Filter metabolites to map Filter metabolites to map in Excel (screenshot from LibreOffice but it must look like this)

A “cleaned” list of BioSource metabolite identifiers to be used for mapping is provided here.

This final list contains 63 distinct network metabolites.

We will use the columns “BioSource_Identifier” and “average_distance” (which corresponds to the matching distance between the metabolites from the HE dataset and the network metabolites).

Perform mapping in MetExplore

  • Select “Omics” - “Mapping” - “From Omics” in the menu at the top of the page: this will open a “Mapping” window
  • Check the “Consider first row as header of columns” box if you have copied the first line containing the columns headers.
  • Enter a “Mapping name”
  • Copy the data from the Excel file (select only the columns “BioSource_Identifier” and “average_distance”) and paste it directly in the mapping grid, using Ctrl+V.

Note that the first column of your input data must be the type of identifiers that will be used to perform the mapping. Following columns are facultative and correspond to numeric values in different conditions. In our case, the condition is the average matching distance.

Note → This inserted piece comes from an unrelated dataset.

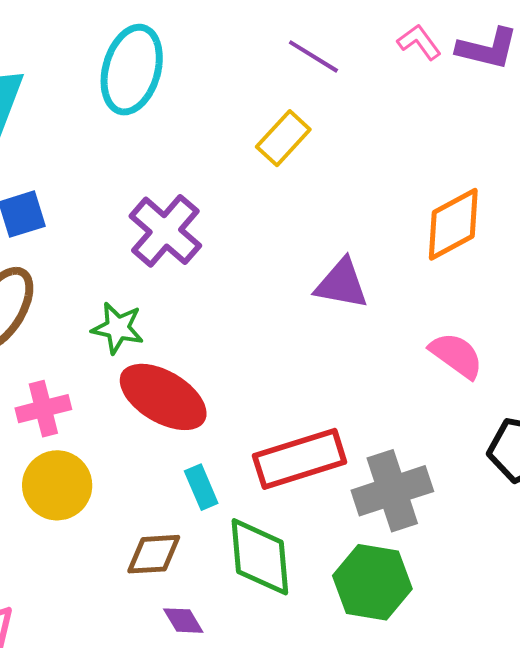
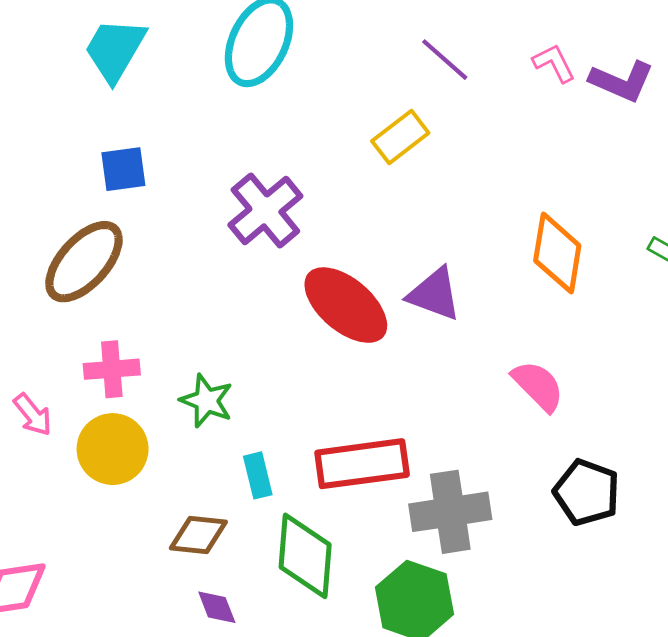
orange diamond: (453, 224) -> (557, 253), turned -62
green star: (118, 328) -> (207, 401), moved
red ellipse: (163, 397) -> (346, 305), moved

How to do mapping in MetExplore? (click me!)

Mapping

Import data metabolites for mapping in MetExplore

Mapping can be performed for all biological objects stored in a metabolic network (pathways, reactions, metabolites, enzymes, gene products and genes).

  • Select “Metabolite” as the type of biological objects you want to map in the “Object” menu

  • Select “Identifier” as feature, to indicate that you are providing BioSource identifiers. 

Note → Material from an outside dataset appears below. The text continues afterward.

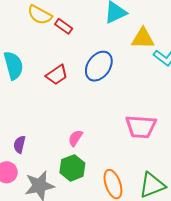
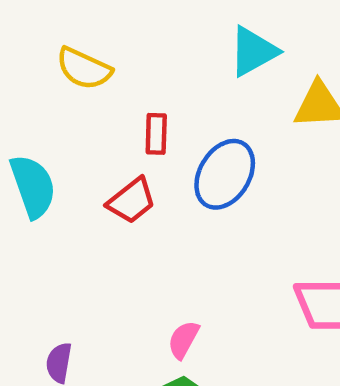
red rectangle: (64, 26) -> (156, 134), moved, turned 60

  • Click on the “Map” button

Results of the mapping in MetExplore (click-me!)

Mapping Result

Import data metabolites for mapping in MetExplore

Once the mapping has been achieved, a new column “Identified” is displayed, indicating, for each input metabolite, whether it has been found in the network (true) or not (false). Some statistics are also displayed:

  • “Nb. Data”: the initial number of metabolites in the input dataset;
  • “Nb mapped”: the number of input metabolites that have been successfully mapped in the network;
  • “Nb. Data in the network”: the number of corresponding network metabolites; Note that these two last numbers might differ if two input metabolites map on the same network metabolite for instance.

The mapping can be exported using the “Save Mapping in File” button in the mapping window: it will be exported as a json file and can be later imported back in MetExplore using the “Import” menu in the top bar, and selecting “Import Mapping from file”.